As Kennedy’s vice president, Lyndon B. Johnson recorded telephone conversations with a Dictaphone, an Edison Voicewriter, and IBM’s transistorized Executary, which used a magnetic tape belt designed by Peirce Dictation Systems. As president, Johnson relied on Dictaphones rather than tape recorders to save more than 800 hours covering 9,000 telephone conversations on five phone lines, including two at his ranch in Stonewall, Texas. Johnson was the first president to use his recordings; his secretaries transcribed them for his review each evening. In 1968 he also began recording Cabinet Room meetings. A WHCA carpenter drilled eight holes in the underside of the Cabinet table to feed microphone outputs to a mixer in the basement. Voices were still hard to hear among other noises in the room, however, and the head of the WHCA said he thought the system was “cheap and inadequate.”


President Richard M. Nixon used voice-activated Sony TC-800B reel-to-reel tape recorders. Photo: Gerald R. Ford Presidential Museum

WATERGATE SCANDAL

Johnson encouraged Nixon to use his system just before Nixon took office. He declined at first but also wanted to ensure the accuracy of statements by people who met with him, and keep a record for his memoirs. His chief of staff, H.R. Haldeman, considered Nixon to be “far too inept with machinery” to operate a recording system so the installation used modified, voice-activated Sony TC-800B reel-to-reel tape recorders. They were connected to the president’s electronic location system, a radio-frequency device Nixon carried that activated receivers in certain rooms he entered. The recorders used 0.0127mm-thick magnetic tape*, which moved past recording heads at 38 cm per second, maximizing a reel’s recording time to 6.5 hours. That speed degraded audio quality, however, and clipped the harmonics of speech.

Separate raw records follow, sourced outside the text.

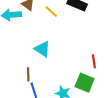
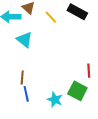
cyan triangle: (42, 49) -> (25, 40), moved

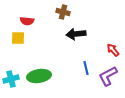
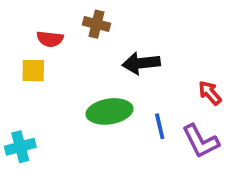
brown cross: (63, 12) -> (96, 24), moved
green ellipse: (39, 76) -> (109, 111), moved
purple L-shape: (108, 76) -> (201, 141), turned -90

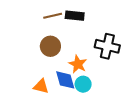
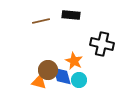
brown line: (53, 16) -> (41, 21), moved
brown circle: (50, 46) -> (48, 70), moved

The Secret Service installed seven of the recorders in the White House and set up others in the Executive Office Building; Camp David, a countryside retreat in Maryland; and on four presidential telephone lines. They recorded 3,700 hours of conversations between February 1971 and July 1973, until their existence was revealed during congressional hearings on the White House’s role in attempts to wiretap the Democratic National Committee’s offices in the Watergate complex, in Washington, D.C.

The presidents’ recording efforts had many consequences, most notably Nixon’s resignation. Although the recordings were made decades ago, they have been released gradually, partly because the presidents’ families retain rights to some of them. Most of the tapes and transcriptions are available to visitors at the National Archives and relevant presidential libraries. Anyone can listen to them online, via the Miller Center at the University of Virginia, in Charlottesville, and other sources.

Long after Nixon’s last recording, decades of historical conversations caught on tape are still being unpacked and digitized for more listeners than any of the presidents could have imagined.